THERE’S some disparity in the average age of a first-time buyer, depending on which housing market report you read. UK Finance says it’s 30, Halifax puts it at 31 and the latest English Housing Survey states that it’s 33.
However, what’s in little doubt is the difficulty would-be buyers face in getting on to the housing ladder. Those in their 20s can find it particularly hard, because over-inflated property prices, compounded by the difficulty of finding a deposit of at least ten per cent, mean that people are forced to save for years if they don’t have Bank of Mum and Dad to fall back on. The chances of pulling together enough cash before your 30th birthday can seem remote.
But plumber George Day and his partner Emily Paczensky, a hairdresser, who are only 21 and 23 respectively, weren’t prepared to play the waiting game.
And as soon as they found out about the government-backed shared ownership scheme, which allows you to part buy and part rent your home, they realised it could hold the key to getting on the property ladder sooner rather than later.
‘We had been looking at houses for around a year and a half, but we knew we would not be able to afford somewhere suitable in London as the prices are just silly,’ says George. ‘We wanted to move into a new build as we like the freshness of it, and were attracted to the idea of putting our own stamp on things.’

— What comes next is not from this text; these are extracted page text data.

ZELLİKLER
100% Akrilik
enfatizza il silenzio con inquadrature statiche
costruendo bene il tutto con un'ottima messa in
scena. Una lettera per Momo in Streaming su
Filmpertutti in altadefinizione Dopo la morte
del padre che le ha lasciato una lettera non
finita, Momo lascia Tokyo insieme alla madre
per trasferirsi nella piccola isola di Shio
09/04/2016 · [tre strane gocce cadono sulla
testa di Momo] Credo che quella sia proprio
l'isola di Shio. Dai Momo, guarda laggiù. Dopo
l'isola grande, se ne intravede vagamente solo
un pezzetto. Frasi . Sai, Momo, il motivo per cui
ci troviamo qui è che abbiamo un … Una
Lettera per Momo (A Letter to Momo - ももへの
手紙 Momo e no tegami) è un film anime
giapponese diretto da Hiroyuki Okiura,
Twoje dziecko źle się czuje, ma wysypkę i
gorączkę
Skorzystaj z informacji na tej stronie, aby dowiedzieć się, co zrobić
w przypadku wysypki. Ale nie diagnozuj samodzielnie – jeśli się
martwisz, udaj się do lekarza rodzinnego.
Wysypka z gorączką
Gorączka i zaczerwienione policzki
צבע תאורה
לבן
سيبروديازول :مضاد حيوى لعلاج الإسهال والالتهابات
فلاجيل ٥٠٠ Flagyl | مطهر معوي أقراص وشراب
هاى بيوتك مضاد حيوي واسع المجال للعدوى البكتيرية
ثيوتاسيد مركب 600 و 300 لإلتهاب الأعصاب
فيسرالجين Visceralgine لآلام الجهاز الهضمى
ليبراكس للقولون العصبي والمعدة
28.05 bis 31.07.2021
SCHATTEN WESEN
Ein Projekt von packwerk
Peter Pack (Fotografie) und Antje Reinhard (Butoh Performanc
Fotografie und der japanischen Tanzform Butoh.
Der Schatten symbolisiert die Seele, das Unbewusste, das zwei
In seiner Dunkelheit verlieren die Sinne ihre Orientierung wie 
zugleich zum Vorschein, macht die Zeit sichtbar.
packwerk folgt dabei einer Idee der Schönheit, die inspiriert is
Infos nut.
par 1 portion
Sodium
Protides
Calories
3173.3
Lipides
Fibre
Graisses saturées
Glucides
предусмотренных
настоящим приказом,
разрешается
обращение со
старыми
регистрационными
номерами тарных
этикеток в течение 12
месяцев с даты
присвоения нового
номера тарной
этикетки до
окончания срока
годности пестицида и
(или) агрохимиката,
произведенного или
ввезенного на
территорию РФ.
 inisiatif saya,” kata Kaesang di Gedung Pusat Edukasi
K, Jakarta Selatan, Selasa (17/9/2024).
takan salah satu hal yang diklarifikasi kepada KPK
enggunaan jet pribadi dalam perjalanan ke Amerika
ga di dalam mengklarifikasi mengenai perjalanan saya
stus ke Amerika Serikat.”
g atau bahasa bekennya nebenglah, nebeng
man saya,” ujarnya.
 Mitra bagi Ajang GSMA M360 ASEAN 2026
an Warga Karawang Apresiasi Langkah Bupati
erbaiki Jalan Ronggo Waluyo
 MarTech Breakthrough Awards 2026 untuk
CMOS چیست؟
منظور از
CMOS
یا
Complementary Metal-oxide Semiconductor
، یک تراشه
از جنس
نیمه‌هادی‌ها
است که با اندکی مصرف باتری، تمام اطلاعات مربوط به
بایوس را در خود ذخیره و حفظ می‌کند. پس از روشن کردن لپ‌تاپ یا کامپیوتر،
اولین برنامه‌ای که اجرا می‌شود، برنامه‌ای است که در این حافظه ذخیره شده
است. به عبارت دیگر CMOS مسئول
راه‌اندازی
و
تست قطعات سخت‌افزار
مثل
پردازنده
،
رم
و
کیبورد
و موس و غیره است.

He and Emily had seen a number of different developments but when they visited Clarion’s Castle Hill in Ebbsfleet garden city in north Kent they immediately felt it was right. ‘We fell in love straightaway,’ continues George. ‘The finish was much better than we had seen anywhere else and the layout is ideal.’

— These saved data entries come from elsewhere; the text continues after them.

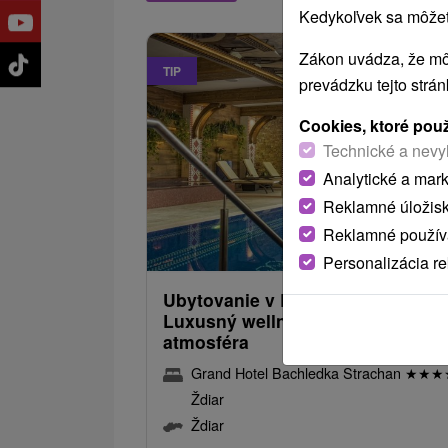
Kedykoľvek sa môžete
Zákon uvádza, že mô
TIP
prevádzku tejto strá
Cookies, ktoré pou
Technické a nevy
Analytické a mar
Zľava
Reklamné úložis
69
od
68,
Reklamné používa
od
/noc/
Personalizácia r
Ubytovanie v Bachledovej doline
Luxusný wellness, bazén a príje
atmosféra
Grand Hotel Bachledka Strachan
★
★
★
Ždiar
Ždiar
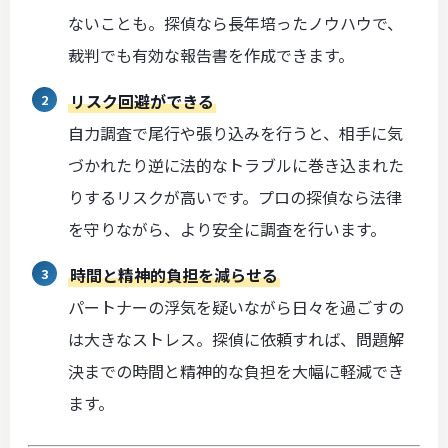
ないことも。探偵なら長年培ったノウハウで、
裁判でも有効な報告書を作成できます。
リスク回避ができる
自力調査で尾行や張り込みを行うと、相手に気
づかれたり逆に法的なトラブルに巻き込まれた
りするリスクが高いです。プロの探偵なら法律
を守りながら、より安全に調査を行います。
時間と精神的負担を減らせる
パートナーの浮気を疑いながら日々を過ごすの
は大きなストレス。探偵に依頼すれば、問題解
決までの時間と精神的な負担を大幅に軽減でき
ます。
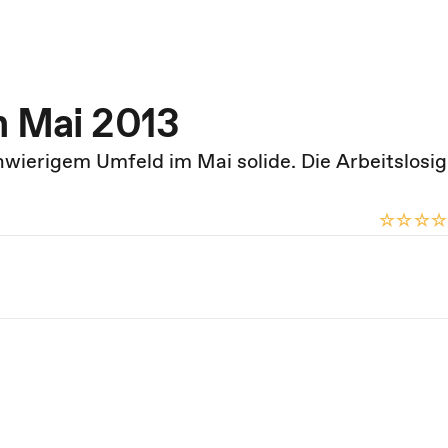
n Mai 2013
hwierigem Umfeld im Mai solide. Die Arbeitslosig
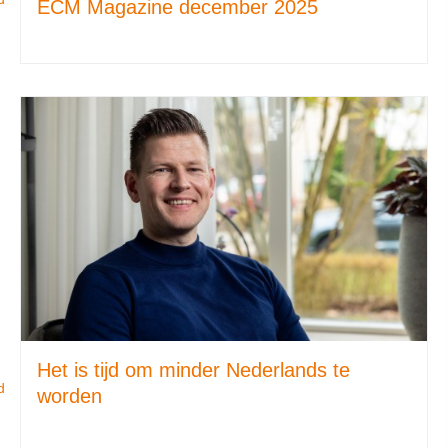
ECM Magazine december 2025
Het is tijd om minder Nederlands te
d
worden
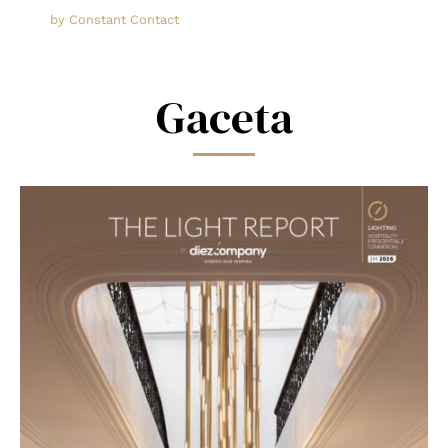
leave
by Constant Contact
this
field
blank.
Gaceta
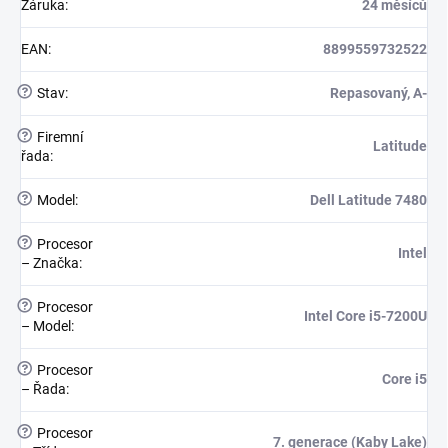
Záruka
:
24 měsíců
EAN
:
8899559732522
?
Stav
:
Repasovaný, A-
?
Firemní
Latitude
řada
:
?
Model
:
Dell Latitude 7480
?
Procesor
Intel
– Značka
:
?
Procesor
Intel Core i5-7200U
– Model
:
?
Procesor
Core i5
– Řada
:
?
Procesor
7. generace (Kaby Lake)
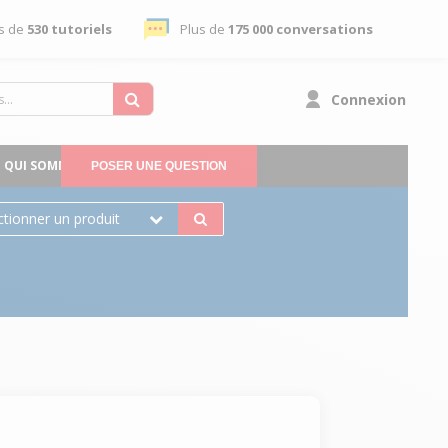
s de
530 tutoriels
Plus de
175 000 conversations
Connexion
QUI SOMMES-NOUS
POSER UNE QUESTION
ctionner un produit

Under the shared ownership scheme they bought a 45 per cent share in a two-bed house, putting down a healthy deposit which they’d managed to save while living with Emily’s mum in Bexleyheath.
‘It’s great value for money, we certainly couldn’t have got anything like this if we had stayed in London,’ adds George. ‘Shared ownership is perfect for helping young people like us to get on the ladder. If you aren’t fortunate enough to inherit a substantial amount of money, buying outright is almost impossible. I’ve already encouraged all of my friends to do the same.’
He’s also impressed with the area. ‘Ebbsfleet is very up and coming. There’s so much happening here and there’s already a nice community feel. We love it. Although we both drive to work, having two train stations with quick links into London is great and means you don’t feel like you are missing out on living in the capital.’
Castle Hill is part of the garden city development, a growing community under 20 minutes by train into central London. It will comprise thousands of new homes, shops, offices, sports and leisure facilities.
Two-bed shared ownership flats are from £91,000 for a 35 per cent share of full market value of £260,000.
Shared ownership is designed to give a helping hand to people with a household income of £80,000 or under (£90,000 in London boroughs) who are struggling to buy.
They part own and part rent a property, purchasing a 25-75 per cent share which is repaid via a mortgage and can later be increased through a process called staircasing. A deposit — sometimes as low as five per cent -is only required for the share they buy, and they pay subsidised rent to a housing association on the balance.